> Problem requirements
The reply to the records below should contain exactly the lines from the line with "For every named target in this 164×2576" through the line with "امرأة سمراء غريبة", and nothing besides.

(Dataset entries)
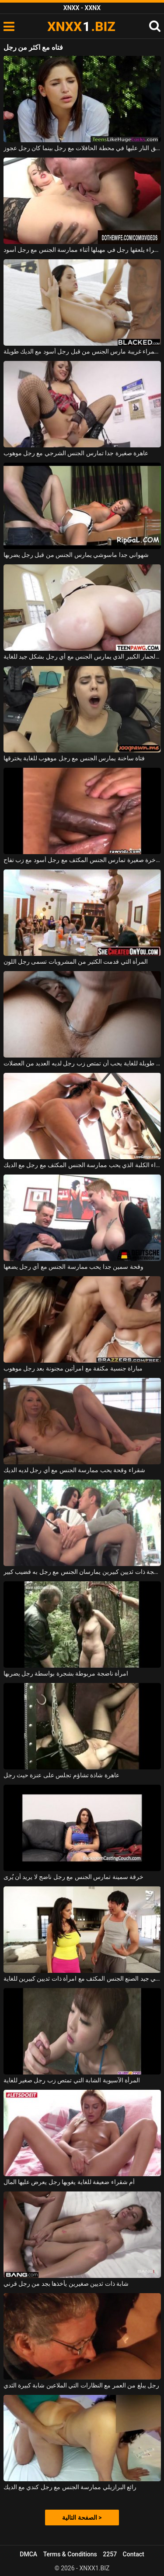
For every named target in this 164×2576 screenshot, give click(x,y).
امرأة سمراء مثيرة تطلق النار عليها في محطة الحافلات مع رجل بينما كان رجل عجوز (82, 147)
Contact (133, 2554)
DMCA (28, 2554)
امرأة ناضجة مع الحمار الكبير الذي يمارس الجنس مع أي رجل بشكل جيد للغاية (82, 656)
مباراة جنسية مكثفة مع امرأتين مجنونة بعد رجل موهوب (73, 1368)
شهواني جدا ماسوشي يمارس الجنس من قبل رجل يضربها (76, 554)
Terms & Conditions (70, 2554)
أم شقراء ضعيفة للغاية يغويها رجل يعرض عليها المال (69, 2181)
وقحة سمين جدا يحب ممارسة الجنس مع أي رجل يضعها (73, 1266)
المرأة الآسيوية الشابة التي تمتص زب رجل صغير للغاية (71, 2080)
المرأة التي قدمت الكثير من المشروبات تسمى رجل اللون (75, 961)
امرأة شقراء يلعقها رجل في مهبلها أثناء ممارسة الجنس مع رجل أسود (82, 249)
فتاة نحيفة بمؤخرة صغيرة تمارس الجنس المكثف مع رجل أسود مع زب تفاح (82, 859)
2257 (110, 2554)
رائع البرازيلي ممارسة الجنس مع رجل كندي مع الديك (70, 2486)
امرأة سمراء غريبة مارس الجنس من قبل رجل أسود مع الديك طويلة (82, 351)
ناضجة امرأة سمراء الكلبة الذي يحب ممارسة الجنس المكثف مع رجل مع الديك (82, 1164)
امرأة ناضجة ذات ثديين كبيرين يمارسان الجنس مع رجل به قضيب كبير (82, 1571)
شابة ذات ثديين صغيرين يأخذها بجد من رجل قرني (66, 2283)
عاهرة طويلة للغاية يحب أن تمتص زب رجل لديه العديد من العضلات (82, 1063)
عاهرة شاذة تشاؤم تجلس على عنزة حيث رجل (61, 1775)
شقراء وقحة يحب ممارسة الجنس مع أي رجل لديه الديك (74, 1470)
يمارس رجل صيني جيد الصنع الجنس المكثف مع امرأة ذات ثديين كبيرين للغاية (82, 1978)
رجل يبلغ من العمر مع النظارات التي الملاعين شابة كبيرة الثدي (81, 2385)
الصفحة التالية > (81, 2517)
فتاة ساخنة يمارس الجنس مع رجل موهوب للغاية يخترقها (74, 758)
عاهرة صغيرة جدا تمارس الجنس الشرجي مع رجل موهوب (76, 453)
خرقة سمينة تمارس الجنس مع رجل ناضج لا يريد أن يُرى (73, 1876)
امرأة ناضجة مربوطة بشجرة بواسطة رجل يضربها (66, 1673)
...
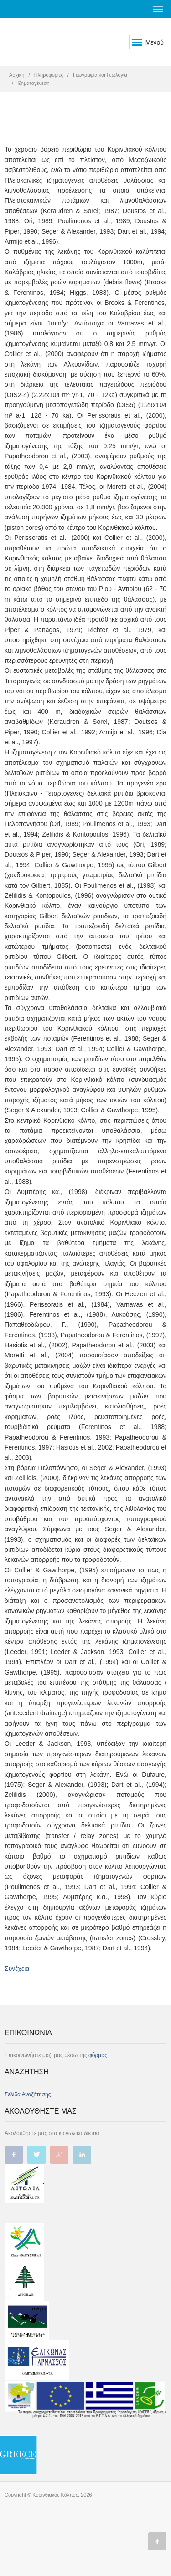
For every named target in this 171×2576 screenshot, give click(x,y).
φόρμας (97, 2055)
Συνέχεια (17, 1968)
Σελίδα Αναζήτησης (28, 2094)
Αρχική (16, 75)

> Written solution
For every named target in this 164×2576 screenshot, give click(x,y).
امرأة سمراء مثيرة تطلق النار عليها في محطة الحافلات مع رجل بينما كان رجل عجوز (82, 147)
Contact (133, 2554)
DMCA (28, 2554)
امرأة ناضجة مع الحمار الكبير الذي يمارس الجنس مع أي رجل بشكل جيد للغاية (82, 656)
مباراة جنسية مكثفة مع امرأتين مجنونة بعد رجل موهوب (73, 1368)
شهواني جدا ماسوشي يمارس الجنس من قبل رجل يضربها (76, 554)
Terms & Conditions (70, 2554)
أم شقراء ضعيفة للغاية يغويها رجل يعرض عليها المال (69, 2181)
وقحة سمين جدا يحب ممارسة الجنس مع أي رجل يضعها (73, 1266)
المرأة الآسيوية الشابة التي تمتص زب رجل صغير للغاية (71, 2080)
المرأة التي قدمت الكثير من المشروبات تسمى رجل اللون (75, 961)
امرأة شقراء يلعقها رجل في مهبلها أثناء ممارسة الجنس مع رجل أسود (82, 249)
فتاة نحيفة بمؤخرة صغيرة تمارس الجنس المكثف مع رجل أسود مع زب تفاح (82, 859)
2257 (110, 2554)
رائع البرازيلي ممارسة الجنس مع رجل كندي مع الديك (70, 2486)
امرأة سمراء غريبة مارس الجنس من قبل رجل أسود مع الديك طويلة (82, 351)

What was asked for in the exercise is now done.